**GOAL OF THE EXERCISE**
Count up the lines in the following listing that hold the word "ზღვის", then give only that count.

**WORKING DATA**
-------------------------

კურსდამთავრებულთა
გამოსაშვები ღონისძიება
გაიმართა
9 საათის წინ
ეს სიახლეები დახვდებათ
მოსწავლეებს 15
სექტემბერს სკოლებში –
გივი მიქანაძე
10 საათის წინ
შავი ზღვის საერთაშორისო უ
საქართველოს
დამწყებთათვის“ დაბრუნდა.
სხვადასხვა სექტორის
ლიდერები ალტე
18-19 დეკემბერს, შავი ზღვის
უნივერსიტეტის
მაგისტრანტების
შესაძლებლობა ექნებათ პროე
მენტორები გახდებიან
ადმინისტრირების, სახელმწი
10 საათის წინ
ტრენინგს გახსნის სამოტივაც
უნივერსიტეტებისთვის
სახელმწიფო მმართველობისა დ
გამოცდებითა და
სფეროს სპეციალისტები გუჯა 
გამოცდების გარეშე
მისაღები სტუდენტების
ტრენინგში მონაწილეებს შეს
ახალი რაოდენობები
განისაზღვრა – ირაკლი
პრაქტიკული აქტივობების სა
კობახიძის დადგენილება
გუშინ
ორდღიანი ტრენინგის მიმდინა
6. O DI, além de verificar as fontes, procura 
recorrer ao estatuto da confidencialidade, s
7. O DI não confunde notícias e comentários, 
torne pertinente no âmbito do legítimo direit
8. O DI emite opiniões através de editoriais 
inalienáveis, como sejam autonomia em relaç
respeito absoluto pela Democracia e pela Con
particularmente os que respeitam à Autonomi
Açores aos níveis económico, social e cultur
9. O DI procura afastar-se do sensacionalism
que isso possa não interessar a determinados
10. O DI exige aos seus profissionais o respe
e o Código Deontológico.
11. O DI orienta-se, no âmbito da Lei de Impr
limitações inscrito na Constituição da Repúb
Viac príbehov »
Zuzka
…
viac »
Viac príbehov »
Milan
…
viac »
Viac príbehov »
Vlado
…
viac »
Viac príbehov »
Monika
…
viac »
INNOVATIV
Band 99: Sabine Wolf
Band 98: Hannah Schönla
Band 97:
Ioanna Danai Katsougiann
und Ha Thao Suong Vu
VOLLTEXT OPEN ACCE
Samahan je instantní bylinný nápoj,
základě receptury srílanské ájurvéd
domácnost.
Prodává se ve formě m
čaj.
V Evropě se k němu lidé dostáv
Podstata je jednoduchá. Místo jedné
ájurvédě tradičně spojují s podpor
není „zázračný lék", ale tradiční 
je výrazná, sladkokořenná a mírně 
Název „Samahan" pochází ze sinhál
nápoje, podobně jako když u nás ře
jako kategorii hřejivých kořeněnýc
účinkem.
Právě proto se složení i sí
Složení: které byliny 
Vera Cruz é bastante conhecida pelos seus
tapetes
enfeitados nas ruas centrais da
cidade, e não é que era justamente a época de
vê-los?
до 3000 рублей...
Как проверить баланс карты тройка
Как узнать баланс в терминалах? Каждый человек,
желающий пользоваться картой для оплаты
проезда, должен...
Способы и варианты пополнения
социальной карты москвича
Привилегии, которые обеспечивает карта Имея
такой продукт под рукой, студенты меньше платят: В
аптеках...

-------------------------

**WRITTEN SOLUTION**
2